In short, zone 2 training is jogging (or walking, swimming, erging, cycling etc). Some sort of aerobic exercise performed at pace comfortable enough to hold a light conversation. There are 5 zones. Zone 1 is a casual stroll. Zone 5 is an all out sprint, with the intensities of zones 2-4 somewhere in between.
Zones are not determined by pace or work output, however. For example, everyone’s zone 2 is different. Zone 2 for me may be a 15 minute mile, while for an athlete it may be a 6 minute mile. This is because zone 2 is defined by the maximum work one can generate while maintaining steady and low lactate levels (i.e. < 2mmol/L). The thought is that healthier mitochondria, and thus healthier individuals, can produce more work before shifting to anaerobic metabolism.
More importantly, the claim is that engaging in more zone 2 exercise is the best way to train to improve health and live longer. Estimating the energy producing capacities of the mitochondria provides a mechanistic explanation for why maximizing zone 2 training specifically can reduce the risks of cardiometabolic disease like diabetes, hypertension; and dementia, and heart disease.
What I found interesting was that before zone 2 training started trending 2-3 years ago, the best type of exercise was thought to be high intensity interval training, or HIIT. High intensity interval training consists of short bursts of high intensity with periods of rest, which sounds like the exact opposite of the tenants of zone 2 training. I don’t know what the proposed logic was for why HIIT was superior though it probably had something to do with type 1 and 2 muscle fibers, and how engaging different muscle types improve mitochondrial function and allows you to control which types of fuel to burn i.e. carbs or fat.
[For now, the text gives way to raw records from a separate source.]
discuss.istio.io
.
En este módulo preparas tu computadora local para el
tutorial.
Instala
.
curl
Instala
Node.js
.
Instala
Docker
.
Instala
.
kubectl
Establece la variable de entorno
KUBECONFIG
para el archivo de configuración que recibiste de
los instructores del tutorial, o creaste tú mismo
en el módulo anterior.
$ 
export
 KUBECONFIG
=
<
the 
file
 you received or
Regardless, the point of this essay is not to say which exercise is better or offer criticism on the validity of zone 2. Rather I found the shift in culture interesting because the shift resembled more of a swinging pendulum, rather than a building up from a stable foundation of knowledge.
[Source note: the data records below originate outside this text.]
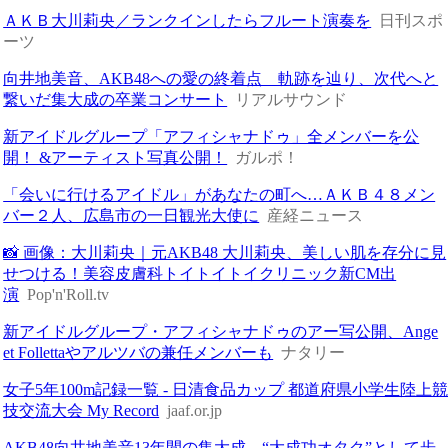
ＡＫＢ大川莉央／ランクインしたらフルート演奏を
日刊スポ
ーツ
向井地美音、AKB48への愛の終着点 軌跡を辿り、次代へと
繋いだ集大成の卒業コンサート
リアルサウンド
新アイドルグループ「アフィシャナドゥ」全メンバーを公
開！ &アーティスト写真公開！
ガルポ！
「会いに行けるアイドル」があなたの町へ…ＡＫＢ４８メン
バー２人、広島市の一日観光大使に
産経ニュース
📸 画像：大川莉央｜元AKB48 大川莉央、美しい肌を存分に見
せつける！美容皮膚科トイトイトイクリニック新CM出
演
Pop'n'Roll.tv
新アイドルグループ・アフィシャナドゥのアー写公開、Ange
et Follettaやアルツバの兼任メンバーも
ナタリー
女子5年100m記録一覧 - 日清食品カップ 都道府県小学生陸上
技交流大会 My Record
jaaf.or.jp
AKB48向井地美音13年間の集大成…“大成功オタク”として歩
Health advice appears to be cyclical. The science of zone 2 training may be innovative and offer important insight into physiology. But the practical application of long and steady training sessions is old. In the 70’s jogging was a cultural phenomenon1. There are many more examples of health paradigms swinging back and forth from diametrically opposed concepts. The Atkins diet was once popular, soon replaced by variations of low (saturated) fat, high carb, low animal product diets. Same with the advice on the harms/benefits of alcohol, eggs, sugar, sunlight, coffee, etc.
This makes me think that zone 2 training will again fall out of fashion, while we cycle back to other things. Perhaps back to strength training or hill sprints. However, for the average American who is metabolically unhealthy and living a sedentary life, any physical activity is better. And what seems to get people to change behavior is a good story. Any story, whether it’s completely made up, sensationalized, exaggerated, hyped, or scientifically based; it doesn’t matter. Today, the story that works is the one that gives permission to take it easy during a work out dressed up in buzz words like mitochondria, lactate and longevity2. Perhaps when people are bored of longer jogging sessions, the story that allows short but intense work outs will prevail again.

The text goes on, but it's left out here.